Exercise directions - Below is a block of records: output all of them exactly and leave out the pictures.

(Exercise materials begins)

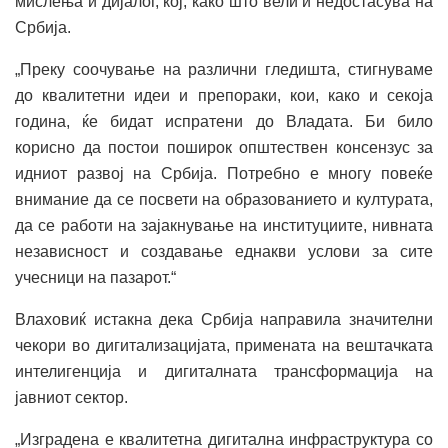
мислења и дијалог, кој, како што вели ѝ недостасува на
Србија.
„Преку соочување на различни гледишта, стигнуваме
до квалитетни идеи и препораки, кои, како и секоја
година, ќе бидат испратени до Владата. Би било
корисно да постои поширок општествен консензус за
идниот развој на Србија. Потребно е многу повеќе
внимание да се посвети на образованието и културата,
да се работи на зајакнување на институциите, нивната
независност и создавање еднакви услови за сите
учесници на пазарот.“
Влаховиќ истакна дека Србија направила значителни
чекори во дигитализацијата, примената на вештачката
интелигенција и дигиталната трансформација на
јавниот сектор.
„Изградена е квалитетна дигитална инфраструктура со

(Exercise materials ends)

Written answer -
мислења и дијалог, кој, како што вели ѝ недостасува на
Србија.
„Преку соочување на различни гледишта, стигнуваме
до квалитетни идеи и препораки, кои, како и секоја
година, ќе бидат испратени до Владата. Би било
корисно да постои поширок општествен консензус за
идниот развој на Србија. Потребно е многу повеќе
внимание да се посвети на образованието и културата,
да се работи на зајакнување на институциите, нивната
независност и создавање еднакви услови за сите
учесници на пазарот.“
Влаховиќ истакна дека Србија направила значителни
чекори во дигитализацијата, примената на вештачката
интелигенција и дигиталната трансформација на
јавниот сектор.
„Изградена е квалитетна дигитална инфраструктура со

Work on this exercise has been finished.